In this article:
Features
The following provisioning features are supported:
Push new users
Push profile updates
Push user deactivation
Requirements
You will require a LawVu account and be in contact with our implementation team.
You will also be required to provide all login domains for whitelisting.
You must complete both steps for SAML and SCIM.
Limitations
If you plan to use security groups to sync and create a team in LawVu, please follow our Teams guide. Note that our currently released app in the Microsoft Store does not support the group sync feature, so a manual app setup is required. Please contact your LawVu representative for a manual guide in the meantime.
Overlapping Groups or Multiple Roles
LawVu does not support overlapping Azure AD groups or assigning multiple app roles to the same user. If a user is part of multiple groups or has multiple roles assigned, provisioning will fail on Azure’s side. In such cases, the Standard User role will be applied by default. To avoid this issue, ensure that each user belongs to a single group mapped to a single LawVu role.
SSO Configuration Timing
SSO configuration is only available once the customer agreement or at minimum the POC agreement has been signed. We cannot share SSO metadata, certificates, or other sensitive configuration details beforehand, as these function like secure API keys and are protected under our security policies. Once signed, your team gains access to the environment and the SSO Self‑Service Portal.
Azure Active Directory (AAD) - SAML Authentication Setup
This part must be completed before the certificate download!
Go to Azure Active Directory Admin Centre.
Under All Services, go to Enterprise Applications and click on New Application.
Search for LawVu under Gallery application and click create.
Once created, select Single sign-on and enter the values provided by LawVu.
Identifier (Entity ID) | Will be supplied by LawVu
OR
If you're using our SSO self-service portal, this information is already available there. |
Reply URL | Will be supplied by LawVu
OR
If you're using our SSO self-service portal, this information is already available there. |
LawVu configuration
Please provide us with the following values using your preferred secure method.
Additionally, please notify us of any other domains that will be utilized for login purposes.
Microsoft Entra Identifier | Please provide to LawVu |
Login URL | Please provide to LawVu |
Certificate Base64 | Please provide to LawVu |
Do not download the certificate following the blue path below as it is incorrect. Your SAML signing certificate gets updated once the SAML details have been configured, and it must be downloaded through the Download button in the red box.

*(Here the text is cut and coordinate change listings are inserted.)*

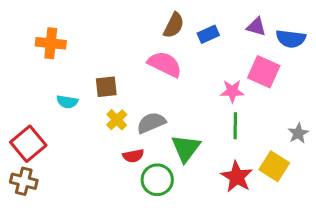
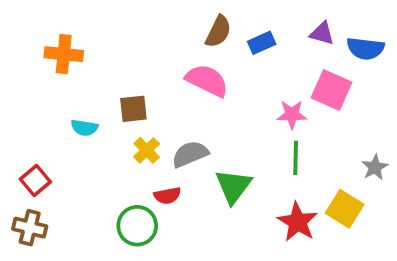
red square: (28, 144) -> (35, 180), size x0.7
green circle: (157, 180) -> (137, 226), moved

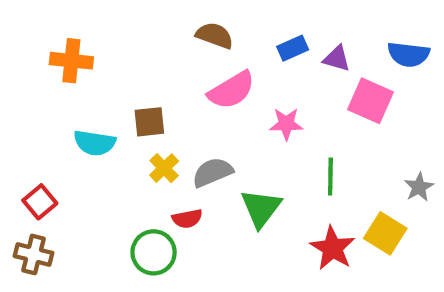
brown semicircle: (218, 31) -> (215, 35), moved, turned -96
purple triangle: (322, 33) -> (337, 59), moved
pink semicircle: (207, 81) -> (231, 90), turned 123
pink star: (292, 114) -> (286, 124), moved
cyan semicircle: (84, 128) -> (95, 143), size x1.4

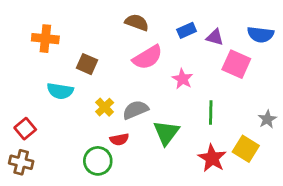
brown square: (149, 122) -> (87, 64), moved, turned 30
pink star: (286, 124) -> (183, 79), turned 30

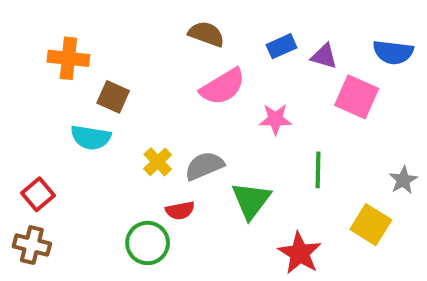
brown square: (87, 64) -> (113, 97), moved
pink star: (183, 79) -> (275, 119), turned -30
red star: (212, 158) -> (300, 253), moved

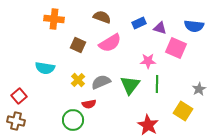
orange cross: (68, 58) -> (54, 19), moved
brown square: (113, 97) -> (78, 45), moved
pink star: (275, 119) -> (148, 61), moved
green triangle: (251, 200) -> (130, 85), moved

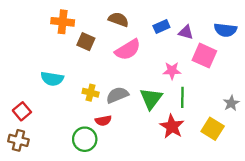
brown square: (78, 45) -> (86, 42), moved
yellow cross: (78, 80) -> (91, 93), turned -32
red star: (148, 125) -> (172, 126), moved

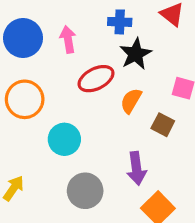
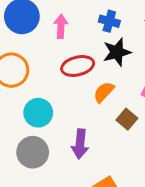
purple arrow: (136, 168) -> (80, 144), moved
gray circle: (85, 191) -> (33, 152), moved

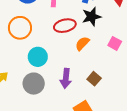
brown square: (127, 119) -> (94, 79), moved

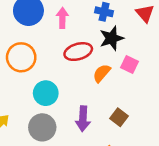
pink square: (115, 43) -> (129, 64), moved

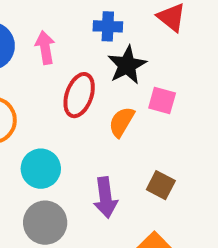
red ellipse: (78, 52) -> (79, 95), turned -44

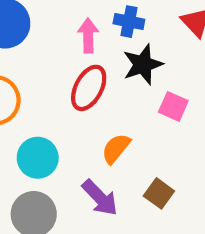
pink arrow: (45, 48) -> (88, 35), moved
orange semicircle: (122, 122) -> (116, 149), moved
purple arrow: (105, 198) -> (100, 198), turned -45

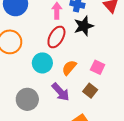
pink square: (173, 106) -> (98, 67), moved
cyan circle: (38, 158) -> (42, 63), moved

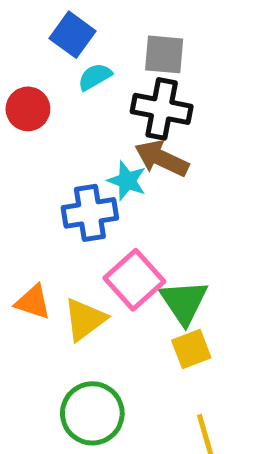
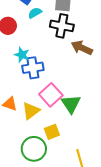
brown arrow: (162, 158) -> (82, 48), moved
cyan star: (127, 181) -> (22, 55), moved
yellow square: (191, 349) -> (52, 132), moved

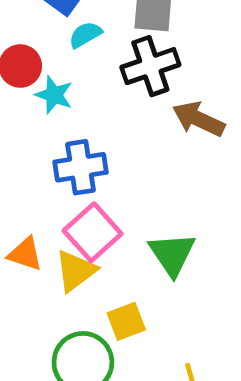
black cross: (62, 26) -> (150, 66), turned -30
cyan star: (22, 55) -> (54, 95), moved
pink square: (51, 95) -> (93, 232), moved

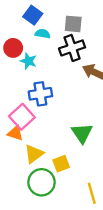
cyan semicircle: (85, 35) -> (43, 34), turned 40
pink square: (93, 232) -> (22, 117), moved
yellow triangle: (76, 271) -> (34, 154), moved

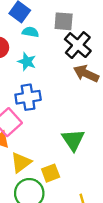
black cross: (72, 48) -> (78, 45), moved, turned -30
cyan star: (28, 61) -> (27, 62), moved

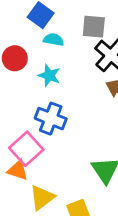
blue cross: (28, 97) -> (51, 119), turned 30

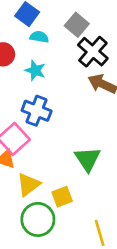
gray square: (94, 27) -> (77, 25), turned 35

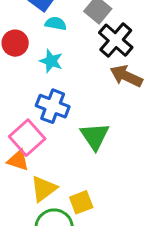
green triangle: (88, 159) -> (95, 136), moved

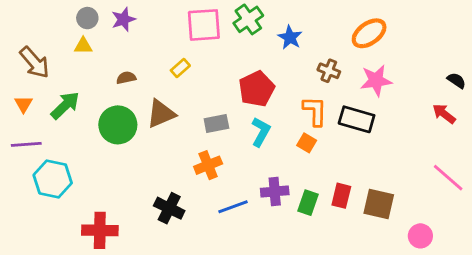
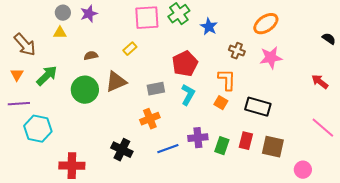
black semicircle: (456, 80) -> (329, 39), moved
black rectangle: (357, 119) -> (258, 107), moved

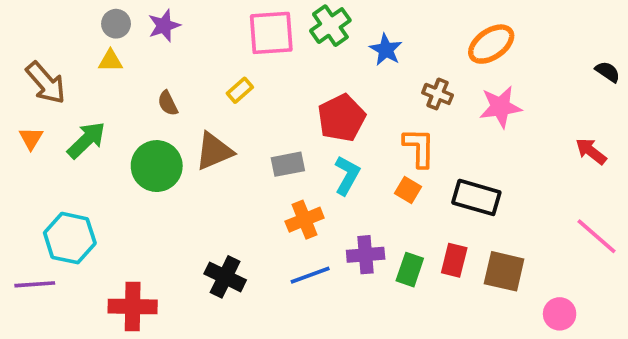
brown semicircle: (91, 56) -> (168, 103), turned -104
purple line: (19, 104) -> (35, 284), moved
orange cross: (150, 119) -> (305, 220), moved

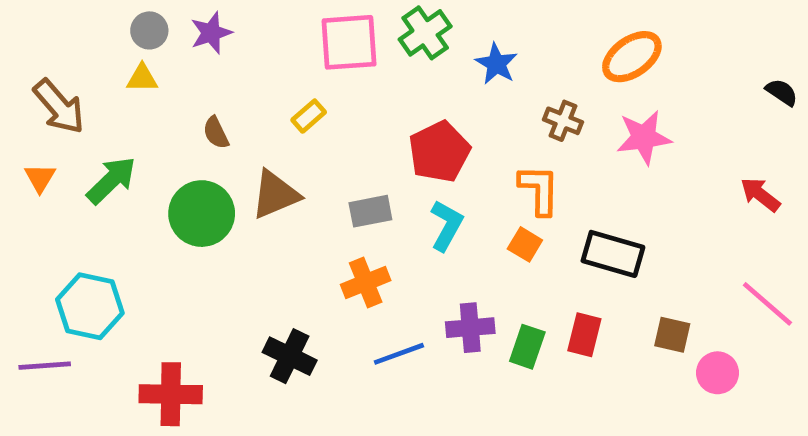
orange cross: (305, 220) -> (366, 282), moved
brown square: (504, 271) -> (672, 335), moved, size x0.7
pink circle: (560, 314) -> (717, 373), moved

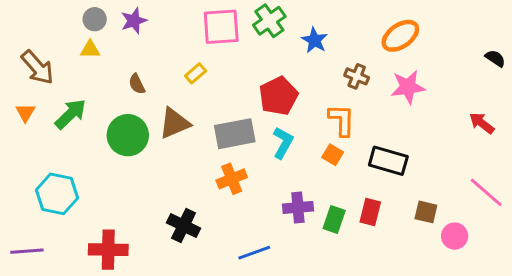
gray rectangle: (370, 211) -> (235, 134), size x1.5
blue line: (399, 354) -> (254, 253), moved
purple line: (45, 366) -> (27, 251), moved

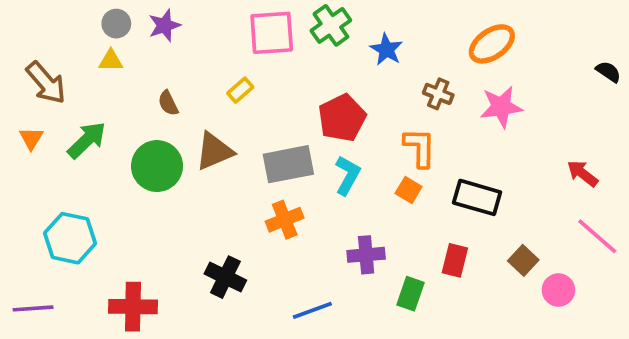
red arrow: (482, 123) -> (583, 173), moved
brown square: (426, 212) -> (523, 260), turned 30
green rectangle: (334, 220) -> (410, 294), moved

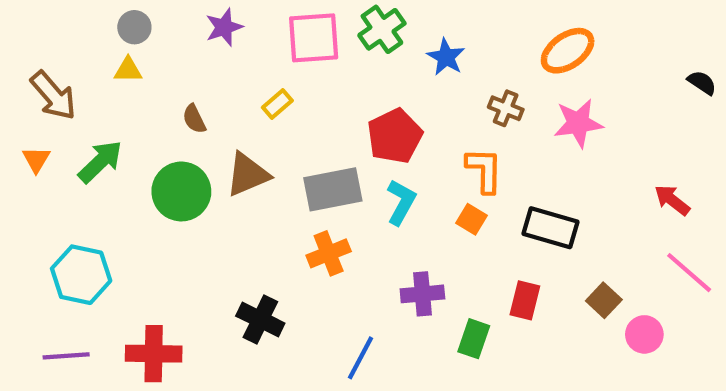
purple star: (164, 25) -> (224, 27), moved
purple line: (33, 308) -> (66, 356), moved
blue line: (312, 310) -> (361, 358), turned -42

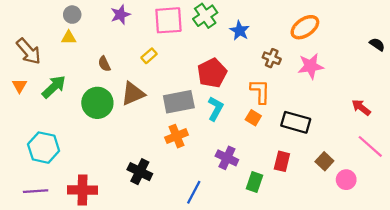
purple cross: (422, 294) -> (227, 158), turned 30

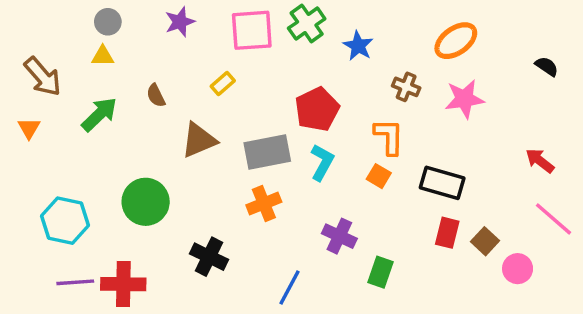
black semicircle: (377, 44) -> (547, 66), moved
green arrow: (54, 87) -> (99, 114), moved
green circle: (97, 103) -> (146, 202), moved
red rectangle: (282, 161) -> (447, 233), moved
purple line: (36, 191) -> (75, 282), moved

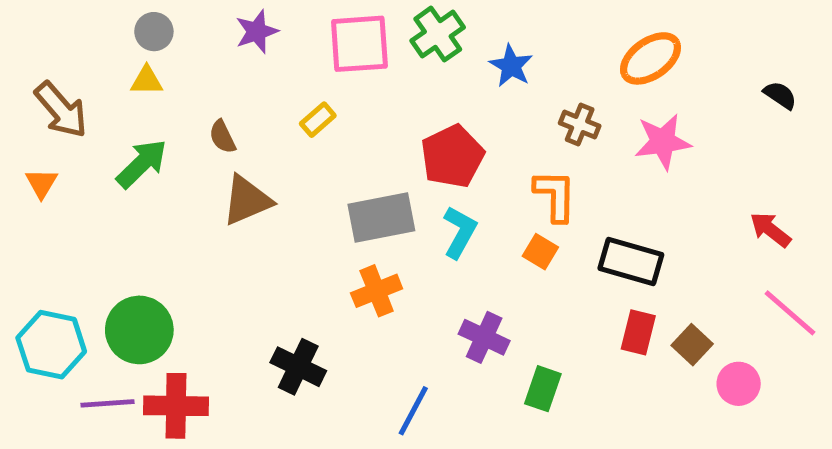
brown triangle: (199, 140) -> (247, 200), moved
green circle: (146, 202) -> (139, 330), moved
cyan hexagon: (65, 221) -> (51, 345), moved

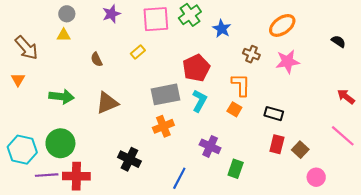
green arrow: (142, 164) -> (62, 97), moved, turned 50
brown triangle: (247, 200) -> (107, 103), moved
red arrow: (770, 230) -> (346, 97), moved
black rectangle: (631, 261) -> (274, 114), size x0.7
pink circle: (739, 384) -> (316, 177), moved

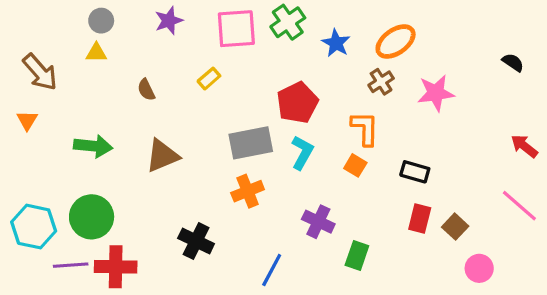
orange ellipse: (282, 25) -> (396, 42), moved
brown cross: (251, 54) -> (381, 82), turned 35

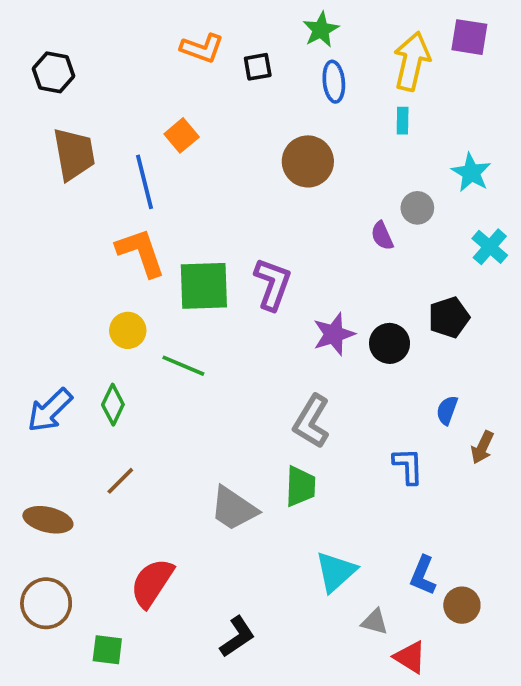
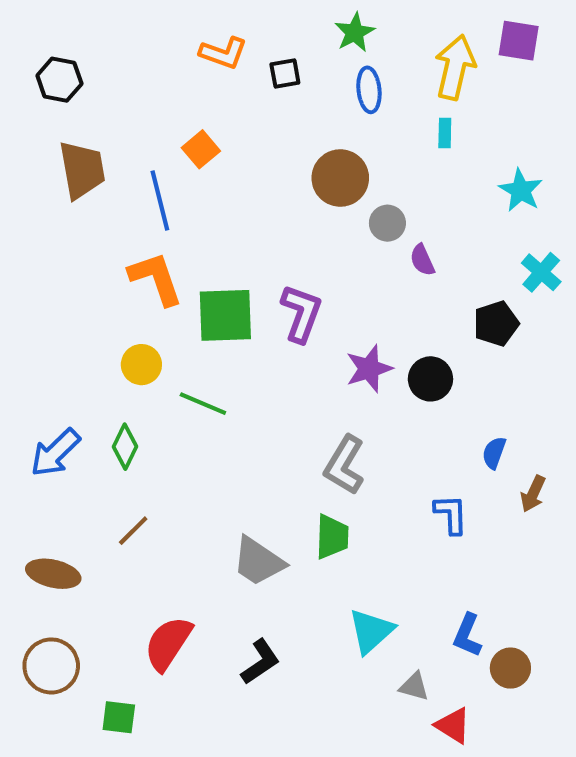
gray circle: (417, 208) -> (387, 223), moved
black pentagon: (449, 317) -> (496, 324), moved
black L-shape: (237, 637) -> (260, 662), moved

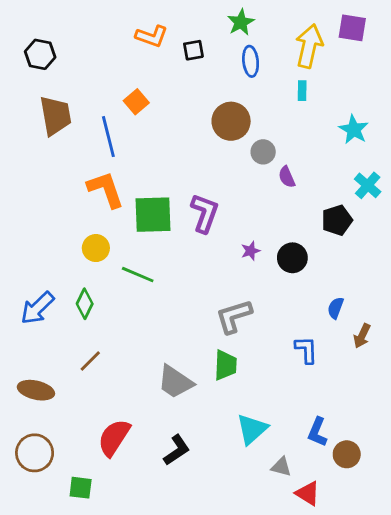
purple star: (369, 369) -> (251, 251), size x0.6
gray L-shape: (344, 465) -> (234, 316), turned 42

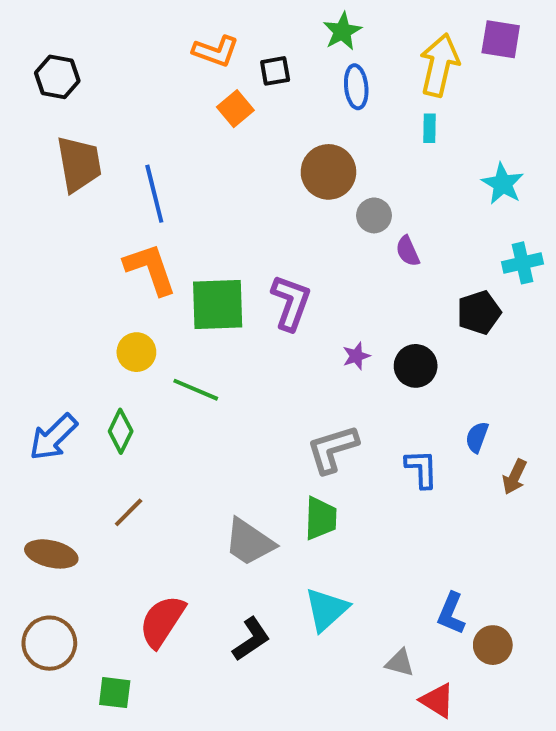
orange square: (136, 102) -> (235, 109), moved
cyan cross: (368, 185) -> (522, 263), turned 36
blue L-shape: (306, 350) -> (422, 469), moved
cyan triangle: (252, 429) -> (327, 609), moved

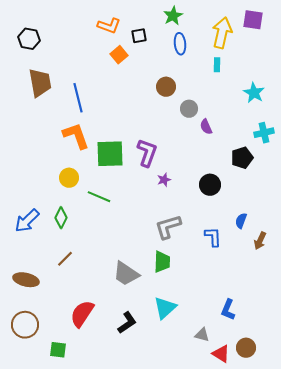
brown circle: (328, 172) -> (166, 87), size x0.7
purple star: (356, 356) -> (164, 180), moved
brown circle: (493, 645) -> (246, 348), moved

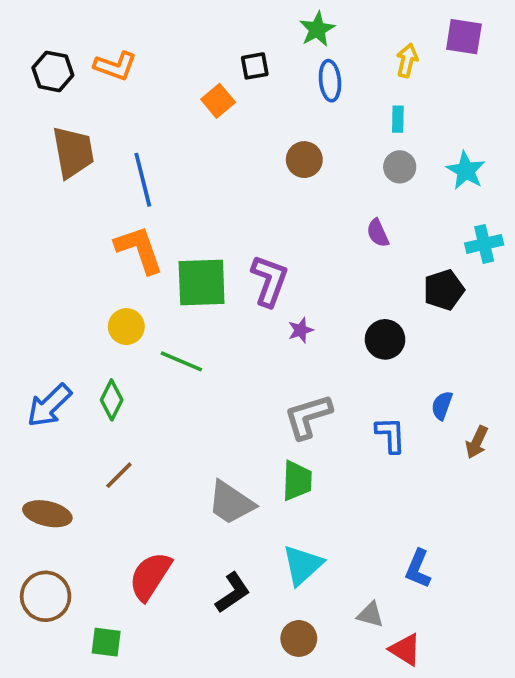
orange L-shape: (109, 26) -> (115, 66), moved
yellow arrow: (222, 33) -> (407, 60), size x0.6
gray circle: (189, 109) -> (400, 167), moved
brown circle: (246, 348) -> (299, 638), moved

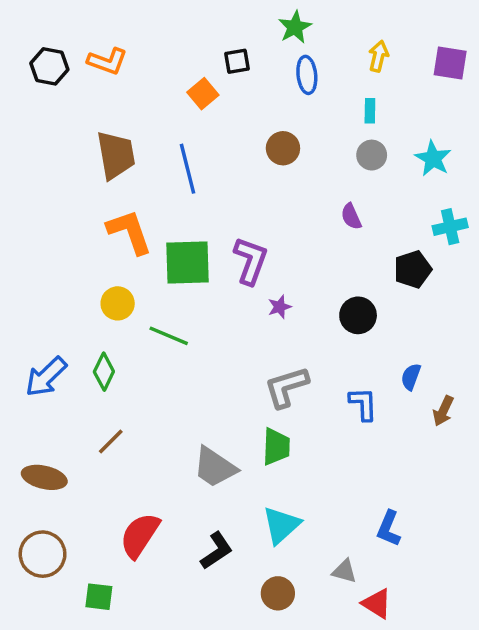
purple square: (464, 37) -> (450, 63), moved
brown trapezoid: (73, 152) -> (116, 155), moved
blue line: (143, 180) -> (187, 169), moved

Azure Active Directory (AAD) - SCIM Provisioning Setup
This step must also be completed to keep user accounts in sync.
Select Provisioning, click on Get Started and enter values supplied by LawVu.
Tenant URL | Will be supplied by LawVu
OR
If you're using our SSO self-service portal, this information is already available there. |
Secret Token | Will be supplied by LawVu
OR
If you're using our SSO self-service portal, this information is already available there. |
Set your desired scope and set Provisioning to On under settings.
Ensure you add the desired users into the LawVu app for automatic user provisioning. Please communicate with your Legal team leader which accounts require access to LawVu.
After enabling provisioning, please ensure the sync has started and is completed.
Group Provisioning in LawVu
Configure a New Enterprise Application (if needed)
If the Groups section is not present, create and configure a new Enterprise application for LawVu that supports SCIM group provisioning. LawVu can provide a manual guide.
Important: UPN is not matching the primary email address
Lawvu's enterprise app is pre-configured with the correct and Microsoft-recommended attributes compatible with most of our client's accounts.
Please note: If you have a requirement to use the primary email address instead of the pre-configured UPN as the login then please follow this article. Do not remove the below claim if you decided to use the email as the login.
If your AzureAD contains user accounts where the user's UPN does not match the user's primary email address, then the below modification must be made.
Under Single-Sign-On and Attributes and Claims, please remove the below "user.mail" claim.
Reporting a problem
Before submitting a problem report, kindly review ALL the settings mentioned above. If the problem continues, please reach out to our support team for further assistance.
Best Practices for Administrators
Map Groups to Roles Carefully: Ensure that each Azure AD group is mapped to a single, specific LawVu role to prevent provisioning conflicts.
Test Configurations: Before rolling out SSO provisioning to all users, test the setup with a small group to identify and resolve any issues.
Stay Updated: Regularly check for updates in both LawVu and your identity provider to ensure compatibility and access to new features.
Consult Documentation: Refer to the latest Azure AD and LawVu documentation for detailed instructions on configuring SCIM and SSO settings.